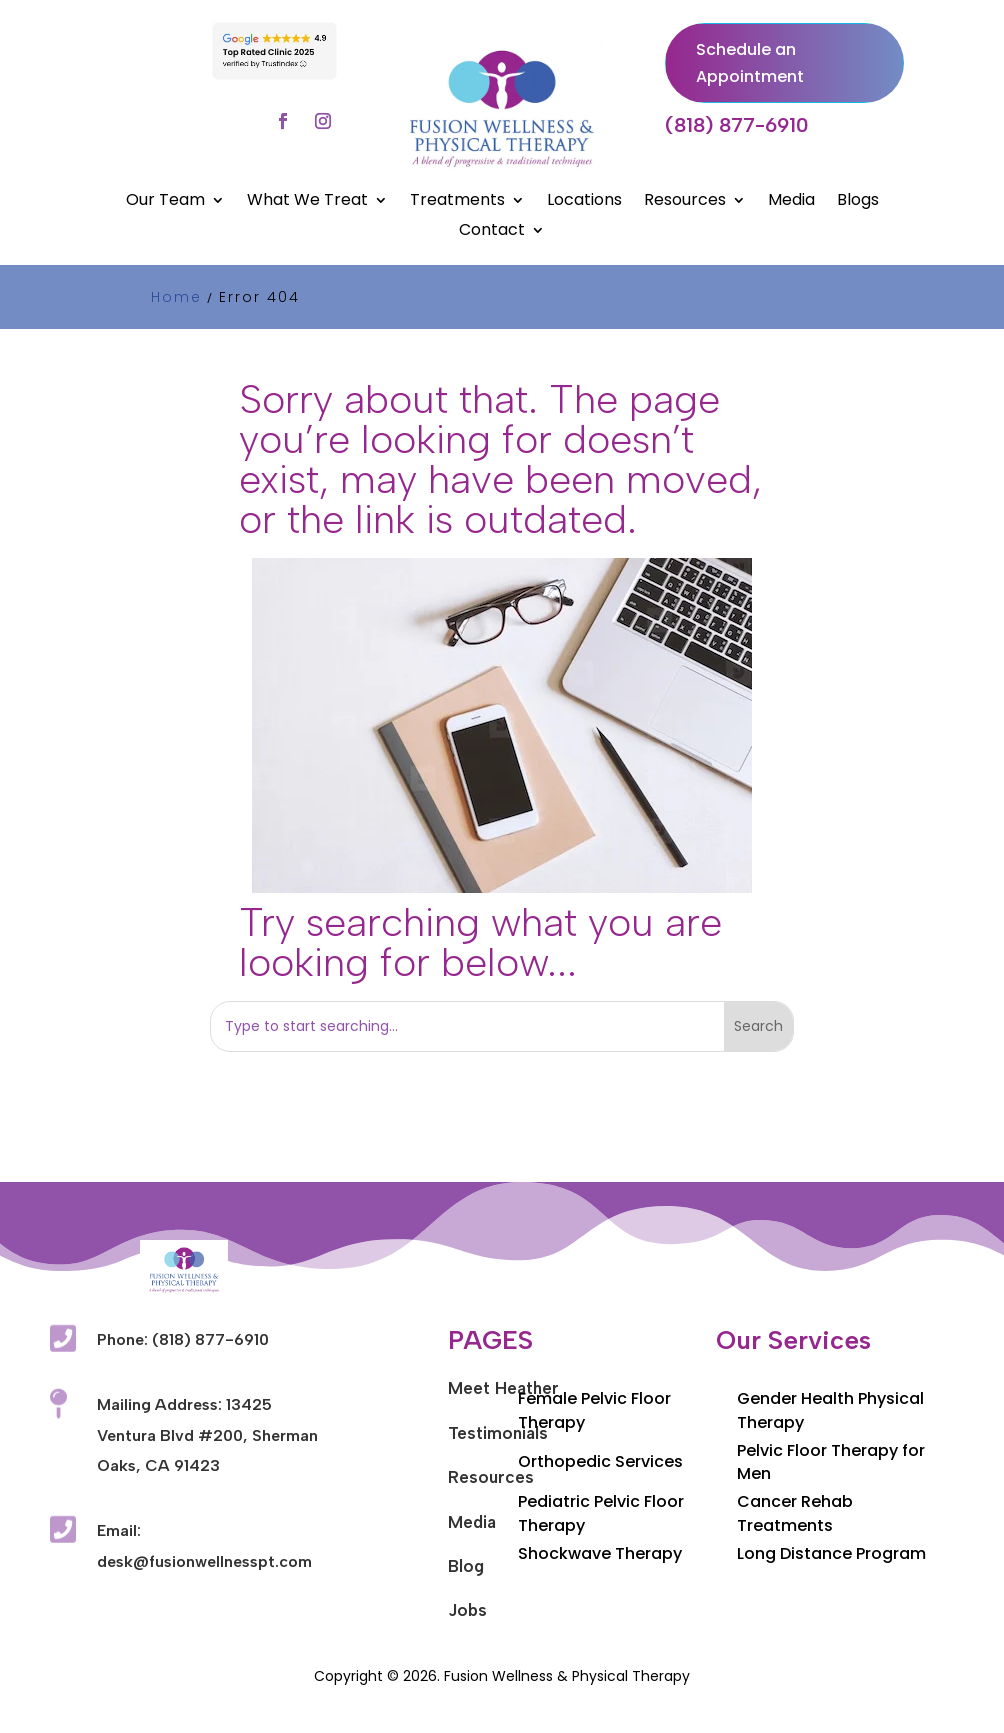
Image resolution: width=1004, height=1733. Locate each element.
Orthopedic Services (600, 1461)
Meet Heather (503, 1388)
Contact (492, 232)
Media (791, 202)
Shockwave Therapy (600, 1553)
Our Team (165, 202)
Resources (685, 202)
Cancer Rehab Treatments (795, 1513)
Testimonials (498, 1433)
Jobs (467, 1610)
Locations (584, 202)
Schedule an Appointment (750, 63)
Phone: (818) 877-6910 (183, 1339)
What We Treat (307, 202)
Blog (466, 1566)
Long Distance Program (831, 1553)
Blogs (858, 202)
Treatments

--

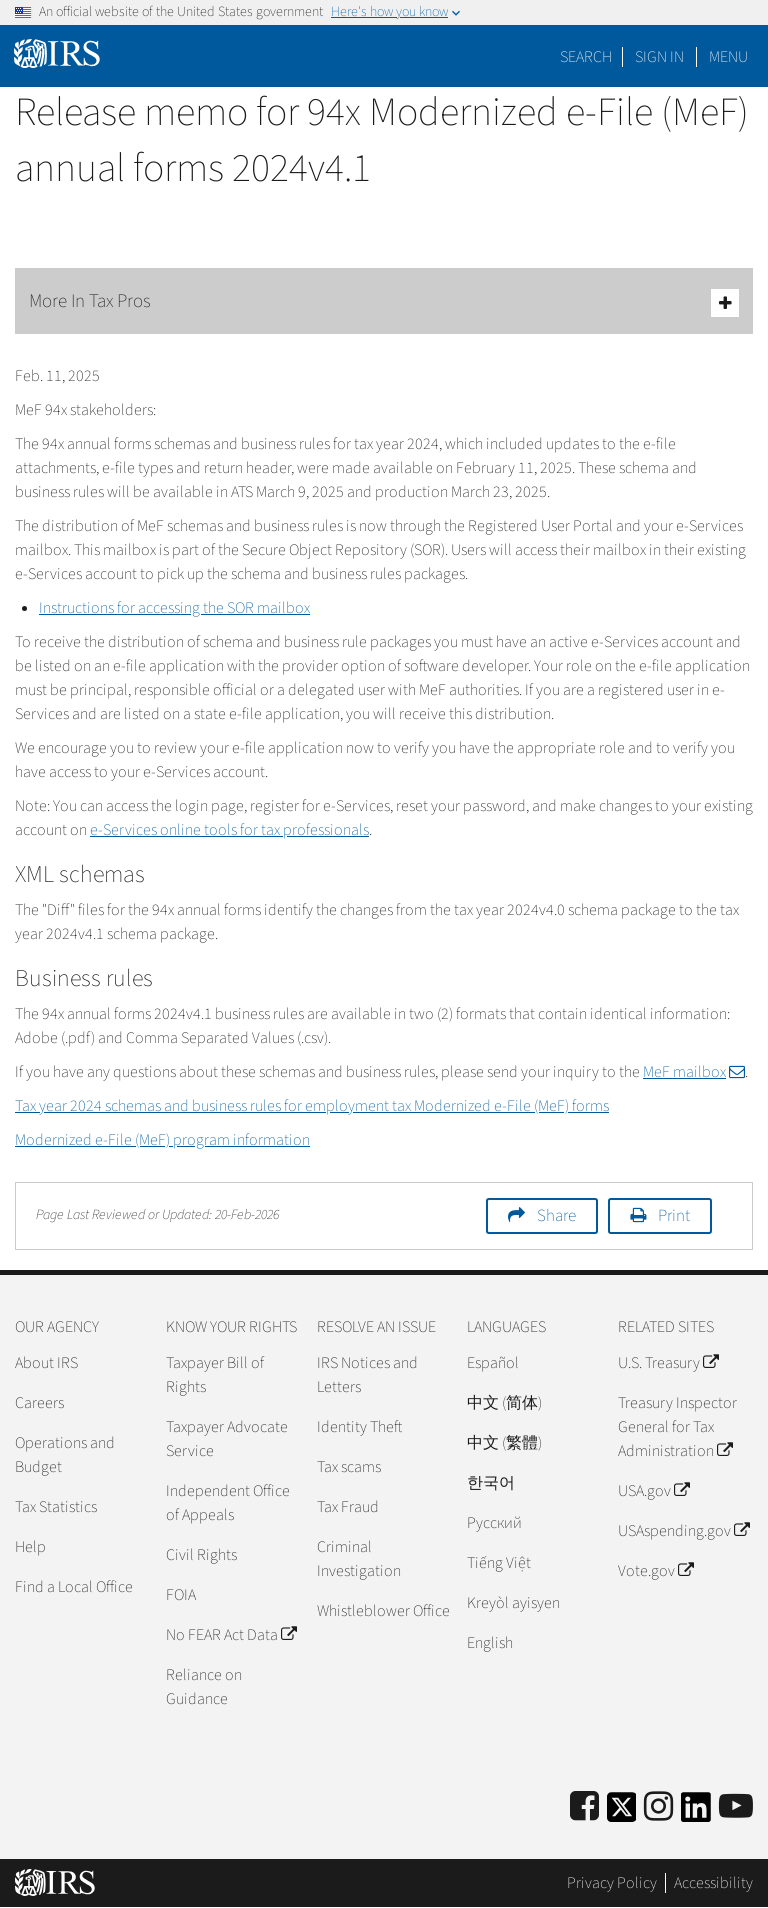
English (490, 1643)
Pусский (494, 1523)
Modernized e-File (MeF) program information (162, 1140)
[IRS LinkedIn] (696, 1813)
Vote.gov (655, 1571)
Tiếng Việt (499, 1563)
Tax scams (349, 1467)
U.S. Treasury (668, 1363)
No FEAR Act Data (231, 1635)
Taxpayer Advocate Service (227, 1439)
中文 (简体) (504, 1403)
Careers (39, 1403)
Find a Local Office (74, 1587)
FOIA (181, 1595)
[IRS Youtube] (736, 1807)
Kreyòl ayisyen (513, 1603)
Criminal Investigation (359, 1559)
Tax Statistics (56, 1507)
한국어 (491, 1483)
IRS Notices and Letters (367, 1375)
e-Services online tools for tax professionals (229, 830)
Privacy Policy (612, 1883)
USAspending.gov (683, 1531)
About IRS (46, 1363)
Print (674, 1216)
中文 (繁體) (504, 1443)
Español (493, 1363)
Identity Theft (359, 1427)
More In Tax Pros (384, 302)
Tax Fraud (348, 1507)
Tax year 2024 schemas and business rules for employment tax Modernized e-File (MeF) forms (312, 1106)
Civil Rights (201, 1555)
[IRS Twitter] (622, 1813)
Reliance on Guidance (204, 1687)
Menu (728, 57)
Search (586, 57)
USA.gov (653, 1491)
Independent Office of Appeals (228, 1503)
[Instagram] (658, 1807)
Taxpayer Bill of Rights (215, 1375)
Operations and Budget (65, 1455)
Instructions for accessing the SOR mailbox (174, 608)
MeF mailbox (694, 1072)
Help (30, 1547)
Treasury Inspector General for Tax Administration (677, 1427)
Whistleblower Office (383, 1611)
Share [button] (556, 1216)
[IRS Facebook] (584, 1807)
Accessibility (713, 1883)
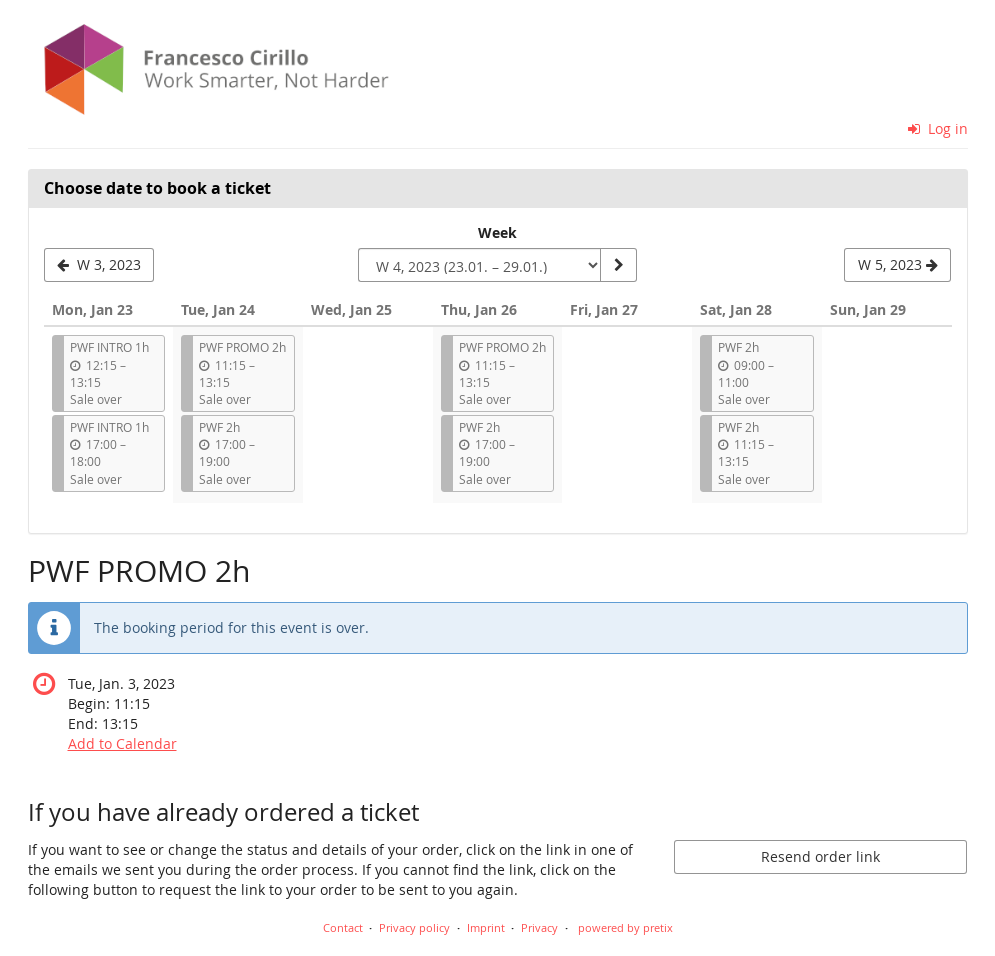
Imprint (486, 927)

--

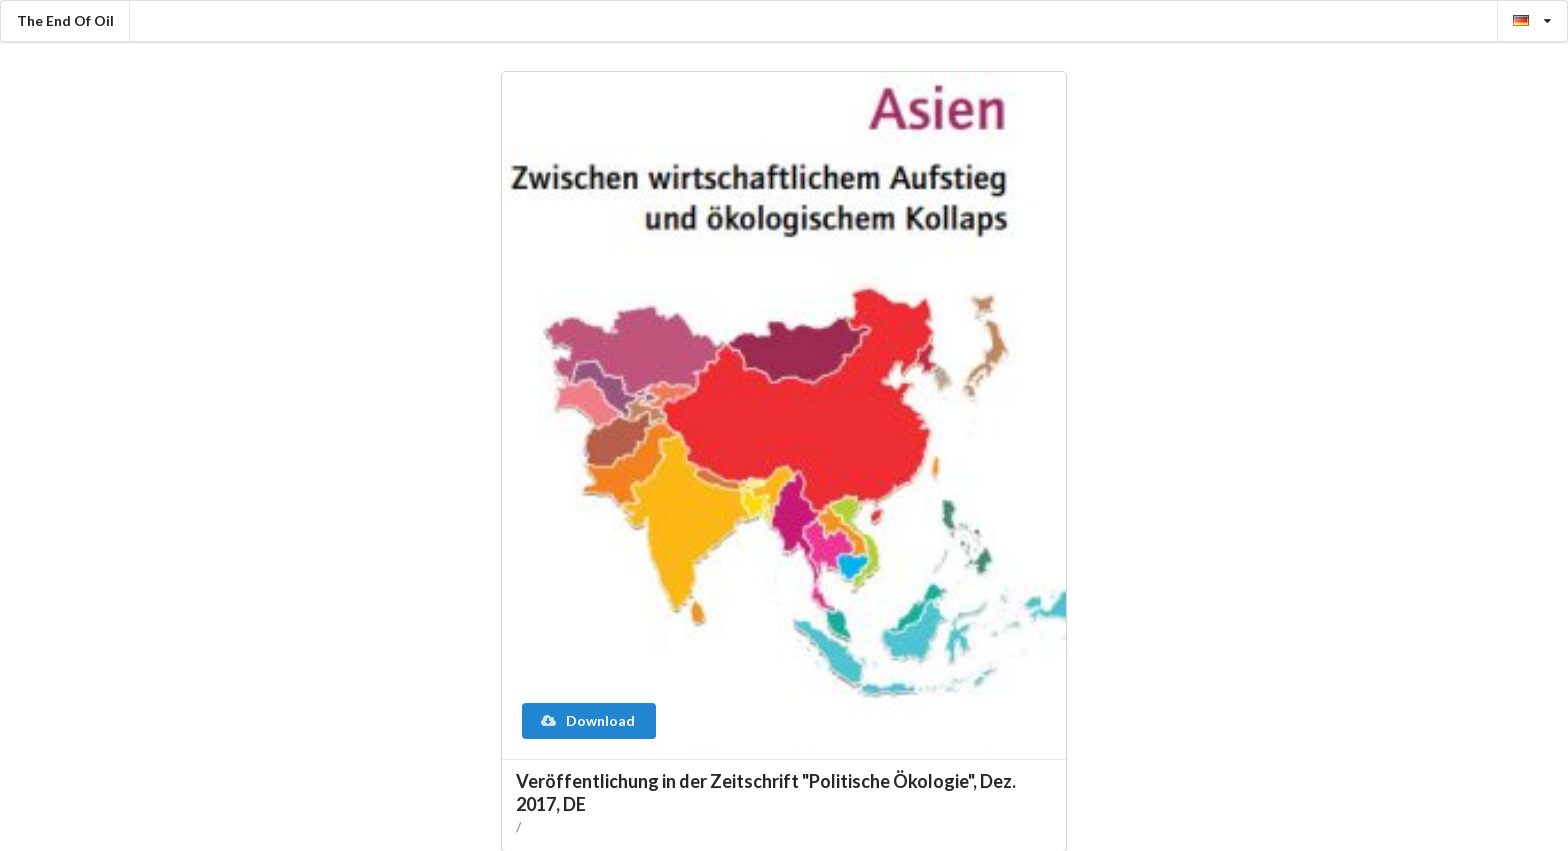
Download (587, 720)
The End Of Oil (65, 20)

DIRECTIONS:
Select every line in the records above that contains the word "Treatments".

YOUR RESPONSE:
Cancer Rehab Treatments (795, 1513)
Treatments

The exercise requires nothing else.